We go to the parking lot, and I think of Curt Gowdy.
Don’t ever get jaded.
I think also of the great Jim McKay, and his line from
Wide World of Sports
. “The human drama of athletic competition.” You just don’t know what’s going to happen. But so often, sports have the capacity to create these moments. The kinds of moments I’ve had the great fortune to broadcast throughout a career I dreamed of since I was six years old.

From minor-league baseball in Hawaii to the Miracle on Ice to
Monday Night Football
to
Sunday Night Football
and so much in between, if there’s such a thing as reincarnation, and if you believe in the law of averages, in my next life I’ll be working in a sulfur mine.

In Mongolia.

On the night shift.

I’m always remembering how lucky I’ve been. And I have this crazy, unscripted drama known as sports to thank for it all.

CHAPTER 1

Brooklyn

M
Y FIRST MEMORY IN
life is going to Ebbets Field in the summer of 1950.

I was almost six, and the ballpark was a twenty-minute walk from our second-story apartment in the Flatbush section of Brooklyn. We walked in on the first-base side of Ebbets Field, and more than sixty years later, I can still see the colors vividly in my mind’s eye. The grass was a stunning shade of green. The red-brown infield dirt. The uniforms that seemed almost too white to be real—what Vin Scully has described through the years as “wedding cake white.”

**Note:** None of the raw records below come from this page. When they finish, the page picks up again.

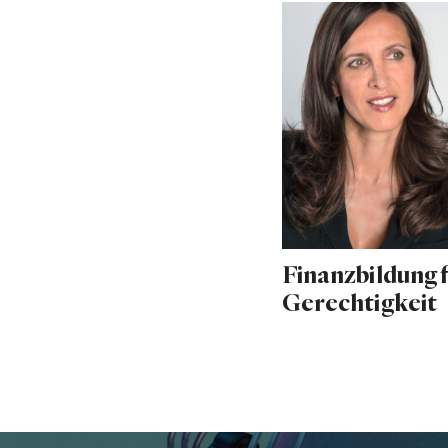
Finanzbildung 
Gerechtigkeit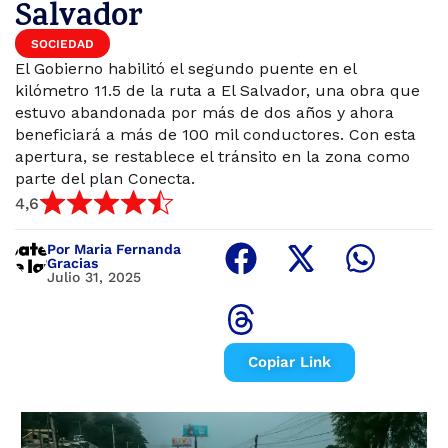
Salvador
SOCIEDAD
El Gobierno habilitó el segundo puente en el
kilómetro 11.5 de la ruta a El Salvador, una obra que
estuvo abandonada por más de dos años y ahora
beneficiará a más de 100 mil conductores. Con esta
apertura, se restablece el tránsito en la zona como
parte del plan Conecta.
4,6
Por Maria Fernanda
Gracias
Julio 31, 2025
Copiar Link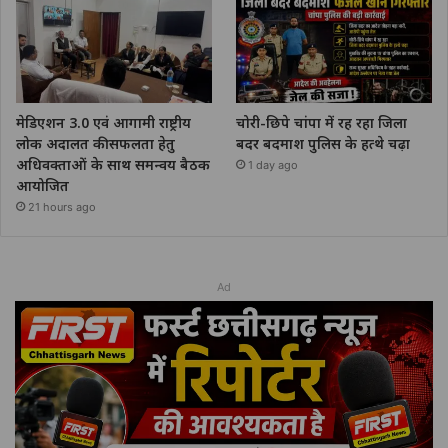
मेडिएशन 3.0 एवं आगामी राष्ट्रीय
चोरी-छिपे चांपा में रह रहा जिला
लोक अदालत की सफलता हेतु
बदर बदमाश पुलिस के हत्थे चढ़ा
अधिवक्ताओं के साथ समन्वय बैठक
1 day ago
आयोजित
21 hours ago
Ad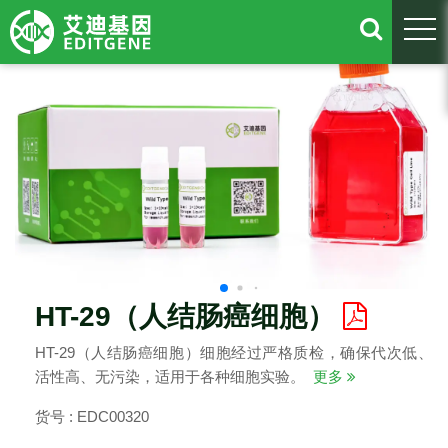
togg
HT-29（人结肠癌细胞）
HT-29（人结肠癌细胞）细胞经过严格质检，确保代次低、
活性高、无污染，适用于各种细胞实验。
更多
货号 : EDC00320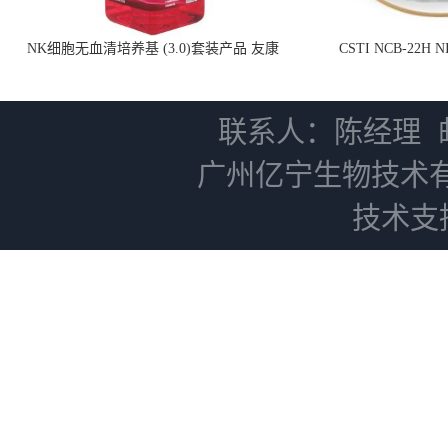
NK细胞无血清培养基 (3.0)套装产品 友康
CSTI NCB-22H
NC0102 + AN0103.2
联系人：陈经理
广州亿宁生物技术
技术支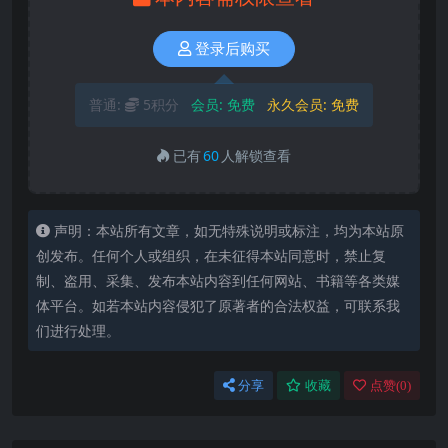
登录后购买
普通:
5积分
会员:
免费
永久会员:
免费
已有
60
人解锁查看
声明：本站所有文章，如无特殊说明或标注，均为本站原
创发布。任何个人或组织，在未征得本站同意时，禁止复
制、盗用、采集、发布本站内容到任何网站、书籍等各类媒
体平台。如若本站内容侵犯了原著者的合法权益，可联系我
们进行处理。
分享
收藏
点赞(
0
)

I remember everything about Ebbets Field. I remember the signage at the bottom of the right field wall. And I remember the faces of the players. Jackie Robinson, taking infield practice. Duke Snider and Pee Wee Reese, walking out from the dugout to the batting cage.

But there was another image I remember from that day, above the field. From time to time I would turn around and look at an enclosure that was just below and attached to the upper deck. My father told me that was the Dodgers’ broadcast booth.

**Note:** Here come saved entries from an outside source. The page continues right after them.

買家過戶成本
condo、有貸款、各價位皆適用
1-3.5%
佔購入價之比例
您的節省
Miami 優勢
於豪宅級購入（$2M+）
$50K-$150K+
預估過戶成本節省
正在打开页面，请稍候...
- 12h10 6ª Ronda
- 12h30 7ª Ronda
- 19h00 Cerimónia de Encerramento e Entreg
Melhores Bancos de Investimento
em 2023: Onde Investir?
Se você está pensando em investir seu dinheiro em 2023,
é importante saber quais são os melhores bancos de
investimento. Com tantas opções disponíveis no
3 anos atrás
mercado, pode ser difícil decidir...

The Dodgers were playing the Cardinals, and I really don’t remember if they won or lost. It didn’t matter. By the time we left, I was enthralled. I wanted to come back to Ebbets Field the next day, and the next day, and the day after that.

A few months later, my father took me to Madison Square Garden for a hockey game. It was a Saturday afternoon, and the New York Rovers of the Eastern Hockey League were playing the Atlantic City Seagulls. (I was too young to go to a Rangers game, since they only played on Sunday and Wednesday nights—school nights.) We got to the Garden early, before the teams had even come out to warm up. We took our seats in the corner of the lower part of the balcony, and again, just like when I walked into Ebbets Field, I was transfixed by the scene.

The combination of the lighting and the just-resurfaced rink made the ice shimmer. As was the case with my first baseball game, I don’t remember who won, but it was the ambience, the environment, the whole package—that’s what stuck with me.

More than sixty years later, it still does.

MY PARENTS WERE BOTH
teenagers when I was born. They met at Midwood High School in Brooklyn and got married before they graduated. Our apartment in Brooklyn had one bedroom. When I was four, my brother David was born. He and I shared the bedroom and my parents had a Castro Convertible sofa bed in the living room that they opened up every night. We lived in that apartment for the first twelve years of my life.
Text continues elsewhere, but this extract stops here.